No momento que terminavam o relato ao Imperador,
adentrou à corte, um viajante que discorreu ter encontrado o camelo vagando
pelo deserto e que o havia reconduzido ao dono, bem como sua carga e
transporte.
O Imperador Bahram, além de, evidentemente, poupar
as vidas do três príncipes, os encheu de ricas recompensas e os elegeu
conselheiros do Império.
(Os três príncipes saíram, então, de
Serendip e seguiram a caminho do reino de um poderoso imperador chamado Beramo.
Durante sua estada nesse reino, diversas ocorrências são elucidadas pelos três
príncipes, impressionando o imperador Beramo pela sagacidade deles. Assim,
Beramo os convida a permanecer em seu reino. Durante esse período, os três
príncipes recebem várias tarefas do imperador, sendo todas elas cumpridas.

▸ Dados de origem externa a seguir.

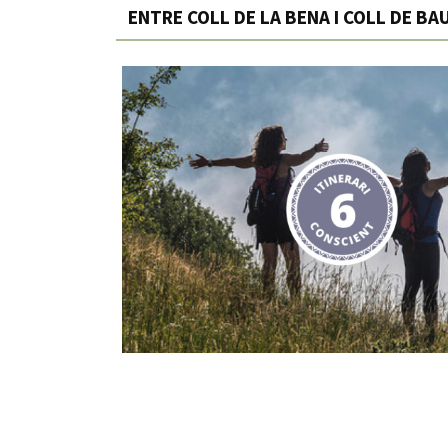
ENTRE COLL DE LA BENA I COLL DE BA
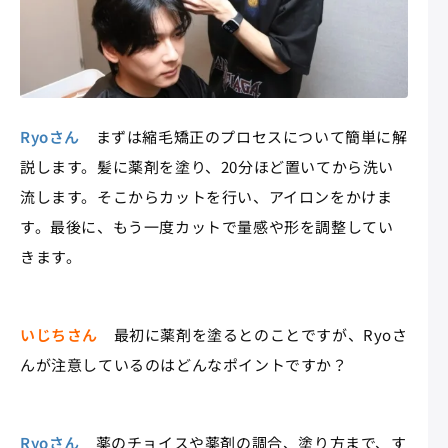
Ryoさん
まずは縮毛矯正のプロセスについて簡単に解
説します。髪に薬剤を塗り、20分ほど置いてから洗い
流します。そこからカットを行い、アイロンをかけま
す。最後に、もう一度カットで量感や形を調整してい
きます。
いじちさん
最初に薬剤を塗るとのことですが、Ryoさ
んが注意しているのはどんなポイントですか？
Ryoさん
薬のチョイスや薬剤の調合、塗り方まで、す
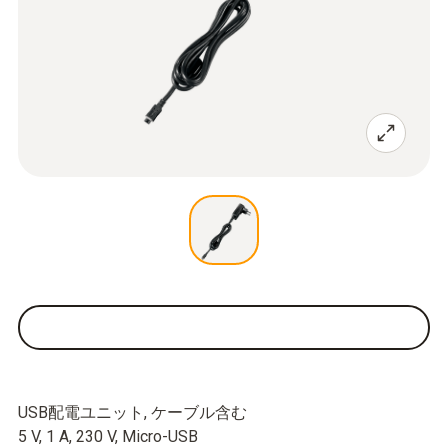
USB配電ユニット, ケーブル含む
5 V, 1 A, 230 V, Micro-USB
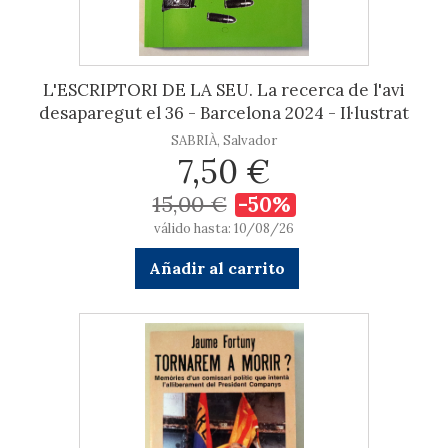
L'ESCRIPTORI DE LA SEU. La recerca de l'avi
desaparegut el 36 - Barcelona 2024 - Il·lustrat
SABRIÀ, Salvador
7,50 €
15,00 €
-50%
válido hasta: 10/08/26
Añadir al carrito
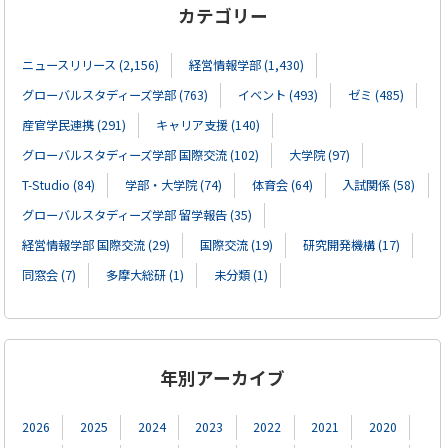
カテゴリー
ニュースリリース (2,156)
経営情報学部 (1,430)
グローバルスタディーズ学部 (763)
イベント (493)
ゼミ (485)
産官学民連携 (291)
キャリア支援 (140)
グローバルスタディーズ学部 国際交流 (102)
大学院 (97)
T-Studio (84)
学部・大学院 (74)
体育会 (64)
入試関係 (58)
グローバルスタディーズ学部 留学報告 (35)
経営情報学部 国際交流 (29)
国際交流 (19)
研究開発機構 (17)
同窓会 (7)
多摩大総研 (1)
未分類 (1)
年別アーカイブ
2026
2025
2024
2023
2022
2021
2020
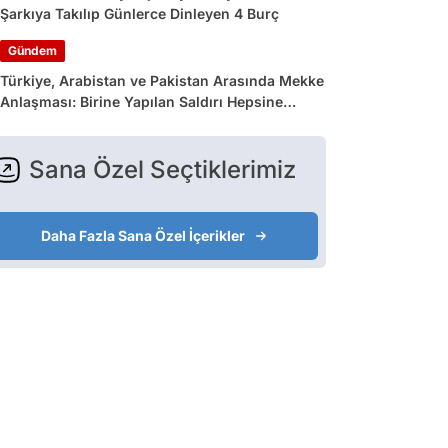
Şarkıya Takılıp Günlerce Dinleyen 4 Burç
Gündem
Türkiye, Arabistan ve Pakistan Arasında Mekke
Anlaşması: Birine Yapılan Saldırı Hepsine
Yapılmış Sayılacak
Sana Özel Seçtiklerimiz
Daha Fazla Sana Özel İçerikler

Todavia, enquanto os príncipes estiveram ausentes do reino na execução de uma
tarefa, Beramo passa por um sofrimento por causa de uma paixão. Isto é narrado
no livro através de 7 poemas e ao final os três príncipes com sabedoria ajudam
o imperador a superar o sofrimento. Depois disso, eles retornam a Serendip e a
estória termina com os três príncipes tornando-se em sábios governantes.
Em função dessa
estória, Horace Walpole (1717-97), filho do primeiro ministro Robert Walpole,
antiquário e autor do romance gótico “The Castle of Otranto” (Londres, 1765),
usou a palavra `serendipity’ em uma de suas correspondências para o enviado do
rei George II (Florença). Pode-se dizer que este foi o primeiro registro
encontrado da palavra e esta correspondência juntamente a outras encontram-se
contidas nos 31 volumes de correspondências de Horace Walpole (New Haven,
1937), editado por Wilmarth Sheldon Lewis.)